Page segmentation data:
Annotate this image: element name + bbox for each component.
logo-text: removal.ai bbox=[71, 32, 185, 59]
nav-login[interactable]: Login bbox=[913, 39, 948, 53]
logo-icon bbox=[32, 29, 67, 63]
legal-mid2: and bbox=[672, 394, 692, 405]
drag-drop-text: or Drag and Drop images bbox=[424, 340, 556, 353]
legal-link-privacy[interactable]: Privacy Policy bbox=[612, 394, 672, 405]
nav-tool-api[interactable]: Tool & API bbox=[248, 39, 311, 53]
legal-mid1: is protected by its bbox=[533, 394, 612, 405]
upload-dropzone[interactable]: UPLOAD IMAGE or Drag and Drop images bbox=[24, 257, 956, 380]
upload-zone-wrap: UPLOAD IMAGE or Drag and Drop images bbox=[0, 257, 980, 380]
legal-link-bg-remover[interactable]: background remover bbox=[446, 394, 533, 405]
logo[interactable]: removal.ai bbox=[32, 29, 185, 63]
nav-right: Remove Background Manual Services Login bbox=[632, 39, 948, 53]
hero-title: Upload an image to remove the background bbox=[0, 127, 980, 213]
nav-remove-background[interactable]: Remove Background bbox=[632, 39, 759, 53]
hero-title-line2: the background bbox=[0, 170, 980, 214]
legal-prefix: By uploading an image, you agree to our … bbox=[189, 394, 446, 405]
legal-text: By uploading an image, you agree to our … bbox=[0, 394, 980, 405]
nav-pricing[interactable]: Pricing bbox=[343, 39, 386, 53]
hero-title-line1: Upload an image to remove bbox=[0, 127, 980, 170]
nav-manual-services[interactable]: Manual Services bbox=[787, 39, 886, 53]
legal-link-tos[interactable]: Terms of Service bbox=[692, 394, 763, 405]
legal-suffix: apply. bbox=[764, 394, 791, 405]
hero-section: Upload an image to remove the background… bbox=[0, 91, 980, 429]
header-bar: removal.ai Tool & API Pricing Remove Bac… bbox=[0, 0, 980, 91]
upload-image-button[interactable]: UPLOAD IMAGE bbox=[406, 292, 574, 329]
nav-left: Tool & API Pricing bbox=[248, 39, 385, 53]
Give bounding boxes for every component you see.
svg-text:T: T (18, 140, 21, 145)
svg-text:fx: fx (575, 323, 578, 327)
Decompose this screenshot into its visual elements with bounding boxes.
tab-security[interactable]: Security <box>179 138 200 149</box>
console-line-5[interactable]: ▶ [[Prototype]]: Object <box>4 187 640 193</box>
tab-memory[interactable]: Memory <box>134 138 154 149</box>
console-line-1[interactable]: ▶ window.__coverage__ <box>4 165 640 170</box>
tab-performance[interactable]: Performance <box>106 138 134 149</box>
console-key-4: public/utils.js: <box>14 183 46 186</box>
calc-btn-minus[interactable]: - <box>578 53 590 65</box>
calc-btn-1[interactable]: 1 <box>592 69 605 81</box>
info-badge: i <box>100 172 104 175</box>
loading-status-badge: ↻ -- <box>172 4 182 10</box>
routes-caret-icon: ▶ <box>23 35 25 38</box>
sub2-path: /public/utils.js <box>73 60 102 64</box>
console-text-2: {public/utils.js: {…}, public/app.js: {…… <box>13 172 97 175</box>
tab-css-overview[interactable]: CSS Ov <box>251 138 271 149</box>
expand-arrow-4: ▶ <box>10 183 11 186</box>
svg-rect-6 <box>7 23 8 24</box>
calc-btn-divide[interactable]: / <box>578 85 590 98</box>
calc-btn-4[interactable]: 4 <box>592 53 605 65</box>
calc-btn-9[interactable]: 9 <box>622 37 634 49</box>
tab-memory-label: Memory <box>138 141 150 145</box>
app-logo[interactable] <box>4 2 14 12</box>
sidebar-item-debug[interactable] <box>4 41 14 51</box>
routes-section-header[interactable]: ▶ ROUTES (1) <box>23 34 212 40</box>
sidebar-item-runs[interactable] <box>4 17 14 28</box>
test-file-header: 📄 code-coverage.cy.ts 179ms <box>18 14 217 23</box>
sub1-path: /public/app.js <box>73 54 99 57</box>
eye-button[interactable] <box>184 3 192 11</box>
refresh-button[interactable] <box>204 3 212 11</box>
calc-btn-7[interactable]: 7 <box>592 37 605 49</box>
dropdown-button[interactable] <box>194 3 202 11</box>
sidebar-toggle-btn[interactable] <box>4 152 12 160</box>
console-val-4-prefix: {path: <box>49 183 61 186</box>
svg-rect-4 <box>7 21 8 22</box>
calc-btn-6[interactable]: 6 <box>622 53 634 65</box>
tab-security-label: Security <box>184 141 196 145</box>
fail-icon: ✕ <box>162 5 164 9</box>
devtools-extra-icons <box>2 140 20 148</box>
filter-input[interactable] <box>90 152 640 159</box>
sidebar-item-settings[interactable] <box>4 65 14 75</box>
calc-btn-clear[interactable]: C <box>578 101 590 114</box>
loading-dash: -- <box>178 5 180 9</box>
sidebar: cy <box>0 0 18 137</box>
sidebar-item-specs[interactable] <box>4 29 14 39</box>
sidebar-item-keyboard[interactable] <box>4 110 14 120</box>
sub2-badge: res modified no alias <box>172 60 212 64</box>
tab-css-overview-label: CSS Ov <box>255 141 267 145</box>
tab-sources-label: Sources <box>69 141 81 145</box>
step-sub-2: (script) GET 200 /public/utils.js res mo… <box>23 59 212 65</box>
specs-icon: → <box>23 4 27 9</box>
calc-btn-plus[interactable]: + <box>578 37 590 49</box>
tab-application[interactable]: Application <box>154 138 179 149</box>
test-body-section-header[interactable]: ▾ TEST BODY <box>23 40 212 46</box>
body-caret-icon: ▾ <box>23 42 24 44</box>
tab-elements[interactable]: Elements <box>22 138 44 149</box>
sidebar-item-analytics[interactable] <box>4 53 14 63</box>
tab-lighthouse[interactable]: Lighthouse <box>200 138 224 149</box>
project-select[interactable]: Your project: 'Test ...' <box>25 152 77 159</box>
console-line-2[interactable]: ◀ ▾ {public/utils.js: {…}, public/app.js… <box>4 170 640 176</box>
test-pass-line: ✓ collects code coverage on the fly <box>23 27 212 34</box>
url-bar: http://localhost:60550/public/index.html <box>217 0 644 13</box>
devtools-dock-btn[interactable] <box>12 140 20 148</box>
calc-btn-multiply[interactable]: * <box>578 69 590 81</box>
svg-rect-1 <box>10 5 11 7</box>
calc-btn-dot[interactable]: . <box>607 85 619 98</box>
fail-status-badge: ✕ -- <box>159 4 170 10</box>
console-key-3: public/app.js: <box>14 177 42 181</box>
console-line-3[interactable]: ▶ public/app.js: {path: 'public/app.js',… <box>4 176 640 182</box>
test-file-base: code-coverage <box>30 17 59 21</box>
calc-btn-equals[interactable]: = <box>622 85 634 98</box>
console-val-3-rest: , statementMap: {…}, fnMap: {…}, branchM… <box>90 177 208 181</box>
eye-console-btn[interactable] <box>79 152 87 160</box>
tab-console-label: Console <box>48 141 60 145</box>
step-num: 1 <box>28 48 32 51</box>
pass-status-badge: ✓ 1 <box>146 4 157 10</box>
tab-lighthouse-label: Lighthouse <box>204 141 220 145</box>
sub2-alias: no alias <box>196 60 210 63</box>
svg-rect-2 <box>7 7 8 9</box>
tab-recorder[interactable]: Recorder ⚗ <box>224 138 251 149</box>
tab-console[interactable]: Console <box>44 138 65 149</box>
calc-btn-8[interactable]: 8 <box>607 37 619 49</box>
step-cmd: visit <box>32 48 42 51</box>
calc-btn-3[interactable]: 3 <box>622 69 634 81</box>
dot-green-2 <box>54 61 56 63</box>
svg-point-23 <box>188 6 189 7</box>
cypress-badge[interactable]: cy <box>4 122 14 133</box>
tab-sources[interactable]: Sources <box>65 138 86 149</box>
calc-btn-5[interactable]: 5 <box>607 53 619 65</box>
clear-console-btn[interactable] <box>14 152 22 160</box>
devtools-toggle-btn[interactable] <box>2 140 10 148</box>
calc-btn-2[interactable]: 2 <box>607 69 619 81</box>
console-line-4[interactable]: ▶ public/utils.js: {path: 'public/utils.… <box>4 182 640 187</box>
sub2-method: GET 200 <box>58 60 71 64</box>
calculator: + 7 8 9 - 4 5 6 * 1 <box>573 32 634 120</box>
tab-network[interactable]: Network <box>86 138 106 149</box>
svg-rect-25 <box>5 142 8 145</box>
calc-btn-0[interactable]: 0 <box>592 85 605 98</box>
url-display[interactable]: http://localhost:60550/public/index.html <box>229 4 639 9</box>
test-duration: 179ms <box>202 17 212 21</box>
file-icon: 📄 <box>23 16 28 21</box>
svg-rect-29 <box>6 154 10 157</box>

Try it:
What is the number of lines in these entries that hold "step"? Reply with the figure alone.

Exercise solution:
3